18. L'article L. 341-2 du code de commerce dispose :
« I.- Toute clause ayant pour effet, après l'échéance ou la résiliation d'un des contrats mentionnés à l'article L. 341-1, de restreindre la liberté d'exercice de l'activité commerciale de l'exploitant qui a précédemment souscrit ce contrat est réputée non écrite.
II.- Ne sont pas soumises au I du présent article les clauses dont la personne qui s'en prévaut démontre qu'elles remplissent les conditions cumulatives suivantes :
1° Elles concernent des biens et services en concurrence avec ceux qui font l'objet du contrat mentionné au I ;
2° Elles sont limitées aux terrains et locaux à partir desquels l'exploitant exerce son activité pendant la durée du contrat mentionné au I ;
3° Elles sont indispensables à la protection du savoir-faire substantiel, spécifique et secret transmis dans le cadre du contrat mentionné au I ;
4° Leur durée n'excède pas un an après l'échéance ou la résiliation d'un des contrats mentionnés à l'article L. 341-1. »
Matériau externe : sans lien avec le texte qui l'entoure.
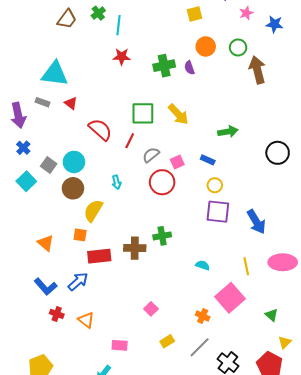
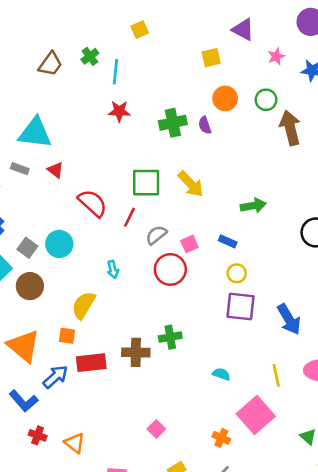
brown circle: (73, 188) -> (30, 286), moved
orange triangle: (46, 243) -> (24, 346), size x1.6
blue arrow: (78, 282) -> (55, 377), moved

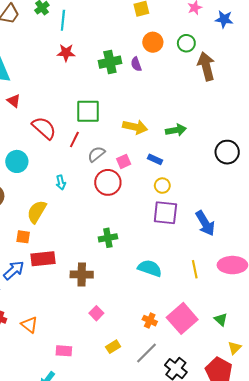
yellow arrow: (191, 184) -> (135, 127), moved, turned -35
brown cross: (136, 352) -> (82, 274), moved
cyan semicircle: (221, 374) -> (150, 268), size x1.6
pink square: (256, 415) -> (182, 318), moved

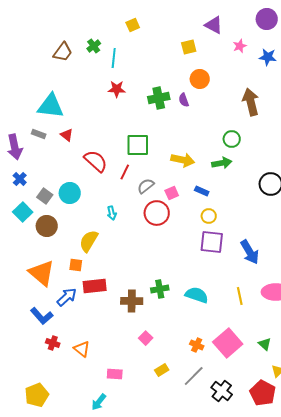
green circle: (186, 43) -> (232, 139), moved
green cross: (108, 238) -> (160, 289), moved

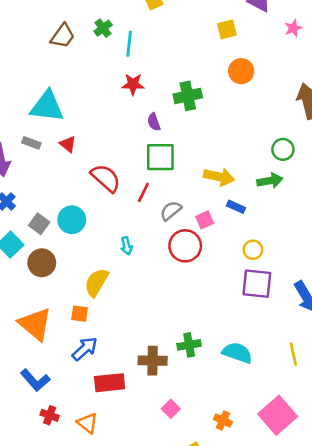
purple semicircle: (184, 100) -> (154, 122), moved
blue rectangle: (202, 191) -> (236, 207), moved
red rectangle: (95, 286) -> (110, 383), moved
blue arrow: (67, 297) -> (85, 349), moved
orange cross: (197, 345) -> (223, 421), moved

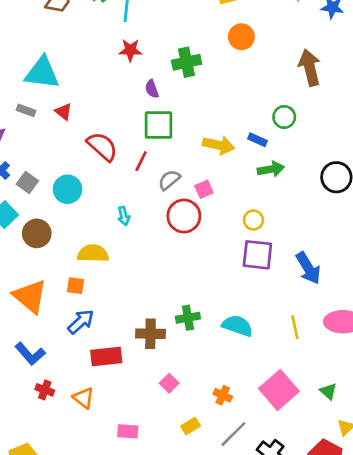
green arrow: (270, 181) -> (271, 169), moved
blue rectangle: (236, 207) -> (257, 140), moved
gray square: (39, 224) -> (27, 183), moved
yellow semicircle: (97, 282) -> (93, 253), turned 60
19. Après avoir énoncé qu'une concurrence légalement mise en l’œuvre n'est pas de nature à créer un dommage aux concurrents, retenu que les contrats de location-gérance, de franchise et d'approvisionnement avaient pour but commun de permettre l'exploitation du magasin situé [Adresse 3] à [Localité 5] et relevé que la clause de non-concurrence stipulée au contrat de location-gérance, invoquée par la société Carrefour proximité, interdisait au preneur d'exploiter un fonds de commerce de même nature pendant un délai de cinq années à compter de la résiliation, dans un rayon de cinq kilomètres à vol d'oiseau du fonds loué en milieu urbain et quinze kilomètres en milieu rural, la cour d'appel, qui n'a pas interprété l'intention des parties, a pu en déduire, sans excéder ses pouvoirs, que la licéité de cette clause de non-concurrence, qui n'était pas limitée aux terrains et locaux à partir desquels l'exploitant exerçait son activité pendant la durée du contrat et excédait une année après la résiliation du contrat, n'était pas établie avec l'évidence requise en référé au regard des dispositions de l'article L. 341-2 du code de commerce, de sorte que la société Carrefour proximité ne démontrait l'existence ni d'un dommage imminent ni d'un trouble manifestement illicite qu'il convenait de faire cesser.
20. Le moyen n'est donc pas fondé.
PAR CES MOTIFS, la Cour :
DIT n'y avoir lieu à renvoi d'une question préjudicielle ;
REJETTE le pourvoi ;
Condamne la société Carrefour proximité France aux dépens ;
En application de l'article 700 du code de procédure civile, rejette la demande formée par la société Carrefour proximité France et la condamne à payer à M. [E] et aux sociétés TKLM et Lanccel la somme de 1 000 euros chacun ;
Ainsi fait et jugé par la Cour de cassation, chambre commerciale, financière et économique, et prononcé par le président en son audience publique du quinze mai deux mille vingt-quatre.